In reversing the magistrate’s decision, the WCAC stated that whether Cottongim’s disability
was work related depended entirely on Cottongim’s representations. The WCAC did not find that
Cottongim’s testimony was suspect or incredible. Rather, the WCAC found that Cottongim’s testimony
that he had sustained a “snap” to his back on the day in question was simply not sufficient to constitute
competent, material and substantial evidence of work related causation in light of the conflicting
evidence in this case, i.e., Cottongim’s prior history of vascular and back problems, his
contemporaneous explanation of the May 27, 1987, incident as involving heat exhaustion or his chest
and arm, and the equivocal nature of Cottongim’s subsequent medical diagnoses.
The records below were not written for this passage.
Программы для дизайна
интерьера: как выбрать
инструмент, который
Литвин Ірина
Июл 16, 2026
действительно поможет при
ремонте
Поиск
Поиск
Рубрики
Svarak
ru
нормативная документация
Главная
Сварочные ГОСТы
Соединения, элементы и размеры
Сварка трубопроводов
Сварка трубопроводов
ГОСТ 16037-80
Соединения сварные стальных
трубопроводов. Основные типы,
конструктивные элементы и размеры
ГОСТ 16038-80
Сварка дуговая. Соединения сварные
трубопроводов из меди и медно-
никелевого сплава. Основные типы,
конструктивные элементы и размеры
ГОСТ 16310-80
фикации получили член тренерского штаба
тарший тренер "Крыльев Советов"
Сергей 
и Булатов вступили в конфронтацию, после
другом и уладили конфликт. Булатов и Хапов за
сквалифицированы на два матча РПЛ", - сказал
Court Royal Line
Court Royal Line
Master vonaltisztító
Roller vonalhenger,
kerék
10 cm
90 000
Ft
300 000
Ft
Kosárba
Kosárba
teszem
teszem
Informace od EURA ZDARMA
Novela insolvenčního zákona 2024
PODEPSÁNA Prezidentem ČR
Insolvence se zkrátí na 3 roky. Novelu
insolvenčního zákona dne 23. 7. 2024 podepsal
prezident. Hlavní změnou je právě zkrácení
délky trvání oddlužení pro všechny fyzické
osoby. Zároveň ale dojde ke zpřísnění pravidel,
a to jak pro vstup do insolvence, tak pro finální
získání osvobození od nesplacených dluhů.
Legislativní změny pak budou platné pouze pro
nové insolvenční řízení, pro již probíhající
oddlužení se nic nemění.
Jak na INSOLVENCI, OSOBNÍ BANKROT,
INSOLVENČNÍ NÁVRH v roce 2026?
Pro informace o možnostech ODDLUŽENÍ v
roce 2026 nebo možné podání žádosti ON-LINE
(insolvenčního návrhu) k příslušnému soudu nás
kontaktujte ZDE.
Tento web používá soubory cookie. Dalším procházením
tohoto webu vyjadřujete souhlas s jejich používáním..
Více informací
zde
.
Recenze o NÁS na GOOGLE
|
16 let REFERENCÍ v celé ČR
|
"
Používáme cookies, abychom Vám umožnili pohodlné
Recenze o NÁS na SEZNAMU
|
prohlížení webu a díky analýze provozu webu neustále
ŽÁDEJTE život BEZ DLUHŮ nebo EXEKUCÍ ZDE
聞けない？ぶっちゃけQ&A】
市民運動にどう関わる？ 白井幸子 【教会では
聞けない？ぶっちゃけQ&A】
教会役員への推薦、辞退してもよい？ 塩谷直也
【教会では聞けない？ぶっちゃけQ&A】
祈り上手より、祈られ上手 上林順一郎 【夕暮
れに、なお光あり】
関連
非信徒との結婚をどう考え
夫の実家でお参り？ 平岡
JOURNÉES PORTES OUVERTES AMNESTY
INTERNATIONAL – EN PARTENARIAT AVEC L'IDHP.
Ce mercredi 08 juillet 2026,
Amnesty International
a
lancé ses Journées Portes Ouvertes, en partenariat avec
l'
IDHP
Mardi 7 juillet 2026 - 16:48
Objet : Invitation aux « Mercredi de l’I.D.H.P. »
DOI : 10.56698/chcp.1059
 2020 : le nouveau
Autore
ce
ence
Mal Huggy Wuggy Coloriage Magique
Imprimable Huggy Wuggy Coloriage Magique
I would conclude that the WCAC exceeded the scope of its statutory review power and erred
in reversing the magistrate’s finding of work related causation. Goff v Bil-Mar Foods, Inc (After
Remand), 454 Mich 507, 533; 563 NW2d 214 (1997). Applying the four-part test enunciated in
Goff, I first note that there is no indication in its opinion that the WCAC was cognizant of the deference
due the magistrate. Id. at 517. Second, the magistrate acknowledged the conflicting evidence in this
case and nevertheless reasonably found that Cottongim’s testimony constituted competent, material and
substantial evidence of work-related causation. Id. at 514. The WCAC did not find Cottongim’s
testimony incredible or suspect. The WCAC likewise acknowledged the conflicting evidence in this
case but, unlike the magistrate, determined that in light of this conflicting evidence Cottongim’s testimony
did not constitute competent, material and substantial evidence of work-related causation. In so doing,
the WCAC simply reweighed the evidence and improperly substituted its judgment for that of the
magistrate. Id. at 535. I would conclude that the WCAC misapprehended and misapplied the
substantial evidence standard and failed to give an adequate reason grounded in the record for reversing
the magistrate. Id. at 517.
As stated in Goff, supra at 514:
But it is quite possible that a reasonably minded magistrate could interpret a
record differently than a reasonably minded WCAC. However, if the magistrate’s
conclusion is derived from competent, material, and substantial evidence, then the
WCAC may not substitute its judgment for that of the magistrate notwithstanding either
the reasonableness or the adequacy of the commission’s conclusion.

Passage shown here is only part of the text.